NASA decided June 15 to postpone the launch of the Space Shuttle Endeavour to June 17. The original launch date for Endeavour’s mission to the International Space Station was June 13, but a potentially dangerous hydrogen gas leak led NASA to scrub the takeoff.
The new launch forces NASA to reschedule the launch of a different mission set for June 17 to June 18, when an Atlas V rocket carrying the LRO (Lunar Reconnaissance Orbiter) and LCROSS (Lunar Crater Observation and Sensing Satellite) will launch.
Those plans, of course, are subject to weather conditions and the assumption that NASA will fix the hydrogen gas leak that delayed Endeavour’s launch June 13. Forecasters are predicting a 70 percent chance of favorable launch conditions for Endeavour. If Endeavour doesn’t launch before June 20, the mission will be delayed until July 11 because the late June and early July sun angle on the ISS would create heat-related difficulties for Endeavour.
The moon shot carrying the LRO and LCROSS is now also on a dicey deadline as it must launch by June 20 or wait until late June.
“A lot of things have to go our way,” said Mission Management Team Chairman LeRoy Cain.
After calling off the launch, NASA began draining Endeavour’s external fuel tank to investigate the leak. A hydrogen gas leak also delayed the March launch of Discovery by four days; NASA patched that leak at a vent line but still hasn’t determined the exact source of the leak.
Launch Director Mike Leinbach said the Endeavour gas leak made the risk of a launch-pad explosion too high.
“There’s no way we could have continued,” Leinbach said at a June 13 news conference. “It’s a commodity you just don’t mess with.”

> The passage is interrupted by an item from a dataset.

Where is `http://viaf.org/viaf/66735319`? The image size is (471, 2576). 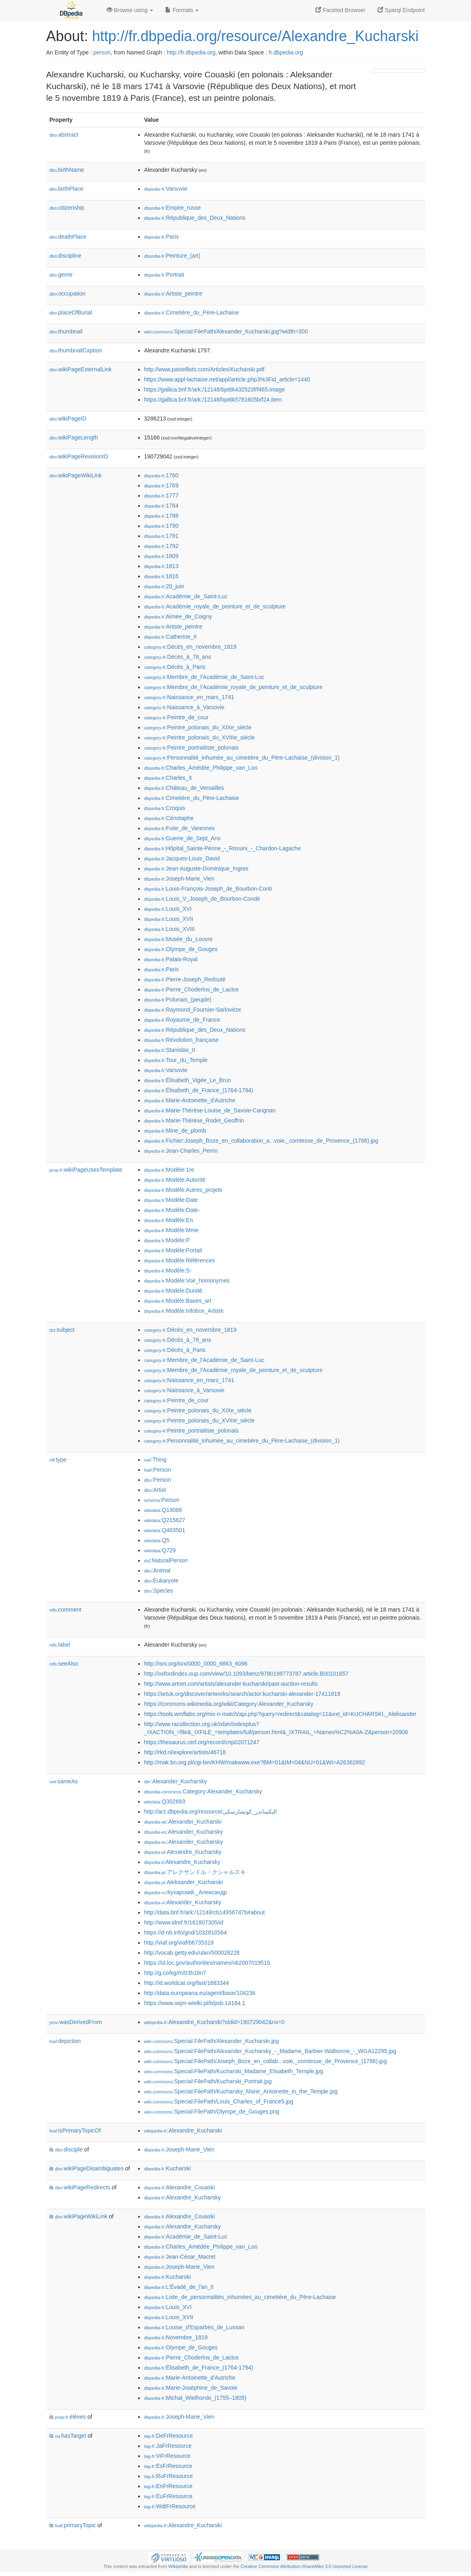 http://viaf.org/viaf/66735319 is located at coordinates (179, 1942).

Endeavour was scheduled to arrive at the ISS with a cargo bay full of work, including the final permanent components of the Japan Aerospace Exploration Agency’s Kibo laboratory complex, a “front porch” on the ISS for space-exposed science experiments. To store and transport the experiments that the exposed facility will accommodate, Endeavour is also carrying a storage area similar to the logistics module on the Kibo laboratory, but not pressurized.
“It’s a real exciting mission. We are the last mission that is taking up Japanese hardware on a space shuttle … really big pieces of equipment that we’re going to go ahead and leave behind on the space station for construction,” Endeavour Commander Mark Polansky said in a preflight interview.